Ein in einem Geldbetrag bestehender Streitgegenstand liegt immer dann vor, wenn im Klagebegehren selbst die begehrte Leistung mit einer Geldsumme ausgedrückt wird (vgl. das hg. Erkenntnis vom , Zl. 97/16/0195, mit Hinweis auf Fasching, Lehrbuch2, Rz 259).

Im Beschwerdefall wird im Klagebegehren der strittige Betrag mit einem Prozentsatz des 'Bruttogehaltes' und der Prämie umschrieben. Damit wird aber keine mit einer Geldsumme ausgedrückte Feststellung begehrt, sondern diese Geldsumme ist nach diesen Angaben erst zu errechnen.

Da die Bewertung des Klägers bei arbeitsrechtlichen Streitigkeiten auf Grund der Bestimmung des § 16 Abs. 1 Z 1 lit. a GGG für die Bemessungsgrundlage der Gerichtsgebühr nicht maßgeblich ist und im Klagebegehren keine in einer Geldsumme ausgedrückte Leistung begehrt wurde, hatte die Bemessungsgrundlage im Beschwerdefall gemäß § 16 Abs. 1 Z 1 lit. a GGG EUR 694,-- betragen.

Gemäß Anmerkung 8 zu TP 1 GGG sind arbeitsrechtliche Streitigkeiten (einschließlich Mahnklagen und gerichtliche Aufkündigungen) bei einem Wert des Streitgegenstandes bis EUR 1.450,-- gebührenfrei."

Auch im vorliegenden Fall wurden weder im Feststellungsbegehren noch im Zahlungsbegehren ein Geldbetrag als Haupt- oder Eventualbegehren verlangt, sodass ungeachtet der Bewertung durch die Beschwerdeführer die Bemessungsgrundlage gemäß § 16 Abs. 1 Z 1 lit. a GGG heranzuziehen ist.

Gemäß Anmerkung 5 der hier interessierenden TP 3 GGG sind arbeitsrechtliche Rechtsmittelverfahren dritter Instanz bei einem Revisionsinteresse bis EUR 1.450,-- gebührenfrei. Dass das Revisionsverfahren nur einen Teil des ursprünglichen Streitgegenstandes betroffen hat (§ 18 Abs. 2 Z 3 GGG) ist im Beschwerdefall ohne Belang, weil die Bemessungsgrundlage gemäß § 16 Abs. 1 Z 1 lit. a GGG jedenfalls mit EUR 694,-- begrenzt ist.

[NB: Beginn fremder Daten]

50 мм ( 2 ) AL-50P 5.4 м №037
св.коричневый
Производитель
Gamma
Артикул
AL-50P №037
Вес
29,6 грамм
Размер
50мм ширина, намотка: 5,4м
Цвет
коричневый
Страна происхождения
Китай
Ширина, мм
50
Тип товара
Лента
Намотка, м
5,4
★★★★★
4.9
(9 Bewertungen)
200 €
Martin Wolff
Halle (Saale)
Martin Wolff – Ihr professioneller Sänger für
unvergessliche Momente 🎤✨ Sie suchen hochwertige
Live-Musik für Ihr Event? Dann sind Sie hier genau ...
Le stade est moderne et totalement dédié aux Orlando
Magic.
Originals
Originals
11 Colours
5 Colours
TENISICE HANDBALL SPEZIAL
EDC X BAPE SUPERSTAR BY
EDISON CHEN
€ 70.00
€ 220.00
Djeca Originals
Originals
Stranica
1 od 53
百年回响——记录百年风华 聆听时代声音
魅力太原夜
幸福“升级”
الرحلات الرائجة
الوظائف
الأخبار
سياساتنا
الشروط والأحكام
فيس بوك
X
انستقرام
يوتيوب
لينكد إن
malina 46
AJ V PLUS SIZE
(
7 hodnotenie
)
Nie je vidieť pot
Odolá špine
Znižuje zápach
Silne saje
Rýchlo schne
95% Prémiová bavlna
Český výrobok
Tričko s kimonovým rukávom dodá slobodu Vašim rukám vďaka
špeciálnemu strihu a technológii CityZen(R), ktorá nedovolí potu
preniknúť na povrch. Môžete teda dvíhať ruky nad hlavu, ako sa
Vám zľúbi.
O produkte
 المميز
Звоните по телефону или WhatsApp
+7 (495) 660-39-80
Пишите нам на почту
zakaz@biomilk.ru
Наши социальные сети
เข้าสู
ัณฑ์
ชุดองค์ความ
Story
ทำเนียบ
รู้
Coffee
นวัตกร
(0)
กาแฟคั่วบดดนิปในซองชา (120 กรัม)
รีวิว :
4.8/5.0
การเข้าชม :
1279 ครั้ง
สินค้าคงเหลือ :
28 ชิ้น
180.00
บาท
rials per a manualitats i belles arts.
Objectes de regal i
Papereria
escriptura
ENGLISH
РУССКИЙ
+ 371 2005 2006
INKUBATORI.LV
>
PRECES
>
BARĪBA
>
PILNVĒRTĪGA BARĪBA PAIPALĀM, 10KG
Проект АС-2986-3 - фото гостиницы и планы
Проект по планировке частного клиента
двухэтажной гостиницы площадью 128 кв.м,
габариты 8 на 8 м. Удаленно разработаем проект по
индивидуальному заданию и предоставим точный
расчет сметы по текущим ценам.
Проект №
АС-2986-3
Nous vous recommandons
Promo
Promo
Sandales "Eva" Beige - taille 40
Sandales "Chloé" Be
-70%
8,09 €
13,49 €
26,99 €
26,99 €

Ausgehend von einer Stufenklage hat die belangte Behörde die Rechtslage verkannt und rechtswidrig die Rückzahlung der zu Unrecht erhobenen Gerichtsgebühren versagt. Der angefochtene Bescheid ist mit inhaltlicher Rechtswidrigkeit belastet, weshalb er gemäß § 42 Abs. 2 Z 1 VwGG aufzuheben war.

Die Kostenentscheidung beruht auf den §§ 47 ff VwGG iVm der VwGH-Aufwandersatzverordnung, BGBl. II Nr. 455.